In hazed heat, mid-September, walking north from Chicago’s Loop, telling myself I was exploring the new life, I dogged as much for tonic, gin. A sign swung beside a basement door, in, out, mirage: RECORD PALACE: J ZZ. Inside I found Acie.

Knuckles scraping rutted paint as the door opened; inside, a form on a stool blocked most of the store, and I spooked. Don’t let on. Only two front bins of records beneath a low, bare bulb; I’d click through them, leave. Then–Acie’s voice. Indifferent.

“They are standing on end so as the men do not have to pull them out to look at the covers. Men get distracted on account some gal has got herself big headlights or big taillights, and then they end up with some shit music for some wrong reasons.” My own chest flat as rain.

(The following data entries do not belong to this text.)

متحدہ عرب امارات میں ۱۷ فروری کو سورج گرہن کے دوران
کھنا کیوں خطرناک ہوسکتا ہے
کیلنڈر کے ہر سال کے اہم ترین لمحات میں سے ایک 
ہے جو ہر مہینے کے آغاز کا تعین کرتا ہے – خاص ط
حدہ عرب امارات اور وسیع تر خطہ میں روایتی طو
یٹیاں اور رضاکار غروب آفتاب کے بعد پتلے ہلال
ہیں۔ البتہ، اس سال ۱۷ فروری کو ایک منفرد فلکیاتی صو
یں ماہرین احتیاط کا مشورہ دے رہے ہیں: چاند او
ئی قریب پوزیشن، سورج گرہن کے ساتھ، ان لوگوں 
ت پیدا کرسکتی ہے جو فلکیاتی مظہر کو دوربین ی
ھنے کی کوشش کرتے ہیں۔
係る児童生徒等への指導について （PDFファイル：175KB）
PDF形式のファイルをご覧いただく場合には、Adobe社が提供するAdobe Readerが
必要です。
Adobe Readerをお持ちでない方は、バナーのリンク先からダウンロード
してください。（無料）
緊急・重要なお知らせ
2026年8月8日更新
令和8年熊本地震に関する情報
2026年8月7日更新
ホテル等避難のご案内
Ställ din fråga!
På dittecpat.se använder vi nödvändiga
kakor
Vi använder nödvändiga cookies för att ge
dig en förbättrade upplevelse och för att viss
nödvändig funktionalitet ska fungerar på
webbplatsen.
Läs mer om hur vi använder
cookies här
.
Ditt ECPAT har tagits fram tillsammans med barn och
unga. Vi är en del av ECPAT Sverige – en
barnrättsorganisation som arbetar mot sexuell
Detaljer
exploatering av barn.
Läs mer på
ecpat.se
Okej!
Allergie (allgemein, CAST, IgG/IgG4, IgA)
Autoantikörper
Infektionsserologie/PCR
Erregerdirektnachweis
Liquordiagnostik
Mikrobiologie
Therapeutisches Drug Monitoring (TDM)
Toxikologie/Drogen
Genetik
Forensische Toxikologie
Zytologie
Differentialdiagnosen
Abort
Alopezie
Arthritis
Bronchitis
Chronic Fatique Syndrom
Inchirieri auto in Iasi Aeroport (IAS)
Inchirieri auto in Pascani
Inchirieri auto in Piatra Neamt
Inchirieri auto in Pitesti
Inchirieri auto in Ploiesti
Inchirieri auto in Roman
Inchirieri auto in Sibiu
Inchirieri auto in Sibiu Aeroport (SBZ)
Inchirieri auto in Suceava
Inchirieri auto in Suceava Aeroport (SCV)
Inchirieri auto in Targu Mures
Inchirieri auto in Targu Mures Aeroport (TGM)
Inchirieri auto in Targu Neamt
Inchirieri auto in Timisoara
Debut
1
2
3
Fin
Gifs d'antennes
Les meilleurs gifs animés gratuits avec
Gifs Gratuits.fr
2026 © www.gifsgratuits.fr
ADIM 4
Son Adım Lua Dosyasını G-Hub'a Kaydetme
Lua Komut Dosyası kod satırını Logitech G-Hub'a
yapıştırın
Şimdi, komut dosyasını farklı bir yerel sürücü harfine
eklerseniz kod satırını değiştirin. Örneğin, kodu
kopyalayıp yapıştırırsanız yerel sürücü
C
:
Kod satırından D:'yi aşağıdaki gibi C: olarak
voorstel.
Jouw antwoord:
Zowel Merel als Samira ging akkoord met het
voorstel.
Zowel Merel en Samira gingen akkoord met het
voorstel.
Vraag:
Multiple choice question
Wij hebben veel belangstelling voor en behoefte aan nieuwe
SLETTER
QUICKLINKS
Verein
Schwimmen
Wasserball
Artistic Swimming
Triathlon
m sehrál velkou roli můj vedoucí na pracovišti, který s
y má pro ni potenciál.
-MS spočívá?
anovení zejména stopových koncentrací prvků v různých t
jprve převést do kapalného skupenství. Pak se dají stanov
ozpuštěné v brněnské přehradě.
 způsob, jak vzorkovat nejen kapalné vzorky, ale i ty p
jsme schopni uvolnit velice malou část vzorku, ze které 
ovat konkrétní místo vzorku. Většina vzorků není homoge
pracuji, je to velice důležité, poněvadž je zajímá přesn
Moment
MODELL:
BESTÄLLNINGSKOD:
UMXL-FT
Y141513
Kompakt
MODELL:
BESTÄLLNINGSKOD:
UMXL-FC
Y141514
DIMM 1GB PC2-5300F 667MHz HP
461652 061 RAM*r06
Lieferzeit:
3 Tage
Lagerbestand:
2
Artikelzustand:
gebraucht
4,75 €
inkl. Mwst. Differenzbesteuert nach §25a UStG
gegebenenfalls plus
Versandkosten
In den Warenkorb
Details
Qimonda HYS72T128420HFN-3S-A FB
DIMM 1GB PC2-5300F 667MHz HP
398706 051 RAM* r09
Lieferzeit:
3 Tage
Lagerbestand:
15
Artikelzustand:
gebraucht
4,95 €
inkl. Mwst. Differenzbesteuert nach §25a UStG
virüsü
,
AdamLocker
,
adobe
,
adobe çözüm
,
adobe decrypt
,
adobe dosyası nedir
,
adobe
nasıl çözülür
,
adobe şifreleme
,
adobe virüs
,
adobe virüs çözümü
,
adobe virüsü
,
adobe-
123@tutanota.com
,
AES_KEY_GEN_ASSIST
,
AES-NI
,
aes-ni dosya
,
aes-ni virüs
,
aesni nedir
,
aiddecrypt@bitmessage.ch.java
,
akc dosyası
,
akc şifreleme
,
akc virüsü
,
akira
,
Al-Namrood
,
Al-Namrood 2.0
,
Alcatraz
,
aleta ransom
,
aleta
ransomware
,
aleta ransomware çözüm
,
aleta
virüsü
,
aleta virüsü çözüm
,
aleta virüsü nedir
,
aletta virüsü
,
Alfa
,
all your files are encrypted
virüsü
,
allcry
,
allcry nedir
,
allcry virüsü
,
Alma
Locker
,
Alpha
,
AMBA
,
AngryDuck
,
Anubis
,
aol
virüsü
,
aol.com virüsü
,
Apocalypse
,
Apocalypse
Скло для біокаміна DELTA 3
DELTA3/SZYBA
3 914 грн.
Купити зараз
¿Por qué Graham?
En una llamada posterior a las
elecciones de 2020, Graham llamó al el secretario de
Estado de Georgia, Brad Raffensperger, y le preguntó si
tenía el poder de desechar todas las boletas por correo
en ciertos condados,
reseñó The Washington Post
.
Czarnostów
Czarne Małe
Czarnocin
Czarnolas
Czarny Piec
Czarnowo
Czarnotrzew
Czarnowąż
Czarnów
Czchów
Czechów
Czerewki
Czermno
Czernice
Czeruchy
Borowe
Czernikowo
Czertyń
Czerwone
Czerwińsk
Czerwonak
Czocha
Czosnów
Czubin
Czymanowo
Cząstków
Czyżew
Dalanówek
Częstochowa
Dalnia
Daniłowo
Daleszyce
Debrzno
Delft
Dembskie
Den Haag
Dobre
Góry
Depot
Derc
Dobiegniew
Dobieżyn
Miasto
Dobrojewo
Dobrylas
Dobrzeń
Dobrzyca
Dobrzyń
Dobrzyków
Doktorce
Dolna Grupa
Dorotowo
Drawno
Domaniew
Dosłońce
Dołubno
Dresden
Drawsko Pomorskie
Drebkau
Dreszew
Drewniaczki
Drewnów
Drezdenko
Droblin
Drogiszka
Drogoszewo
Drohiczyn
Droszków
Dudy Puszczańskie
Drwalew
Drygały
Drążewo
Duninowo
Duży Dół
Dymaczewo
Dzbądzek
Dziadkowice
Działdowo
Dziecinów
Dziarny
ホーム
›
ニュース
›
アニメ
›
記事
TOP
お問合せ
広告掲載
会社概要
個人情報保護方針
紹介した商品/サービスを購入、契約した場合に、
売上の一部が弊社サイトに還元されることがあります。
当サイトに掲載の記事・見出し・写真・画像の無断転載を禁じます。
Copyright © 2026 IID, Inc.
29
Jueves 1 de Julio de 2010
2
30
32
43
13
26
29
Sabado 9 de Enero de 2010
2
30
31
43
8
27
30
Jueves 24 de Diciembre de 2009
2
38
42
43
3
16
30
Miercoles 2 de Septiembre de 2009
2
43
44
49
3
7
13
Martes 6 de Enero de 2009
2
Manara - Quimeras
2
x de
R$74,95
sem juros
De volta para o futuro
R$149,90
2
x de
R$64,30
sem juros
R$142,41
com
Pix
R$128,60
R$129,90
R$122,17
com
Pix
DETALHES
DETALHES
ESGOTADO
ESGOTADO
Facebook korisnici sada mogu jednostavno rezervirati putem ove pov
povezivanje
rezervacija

He paused and I looked at him then.

“You in the market for anything special?” I saw his right eye staring off the side of his face while the left fixed on me. He was big on all sides, top included. A hairnet, the hair below the net long and limp with oil. Green stretch pants, flip-flops, a thin black U-tank taut across Sumo folds. Maybe a hundred bins were blocked by the wall of him.

I was alone, in that sea a new city is, using my flippers to feel out the surf. Most white girls would leave, I thought. Not me. My new brave life.

“Have any Featherweight Garnell?”

His left eye, squinting. “LPs or 45s?”

45s? “45s.”

He moved and when he scissored a ladder and stepped up on it, quickly, I saw a mat of black hair in the pit of his arm as he reached for a shelf. Cardboard box, size of a book box and one among many, swung onto the bin in front of me.

The 45s were stacked, manifold, all by Featherweight Garnell.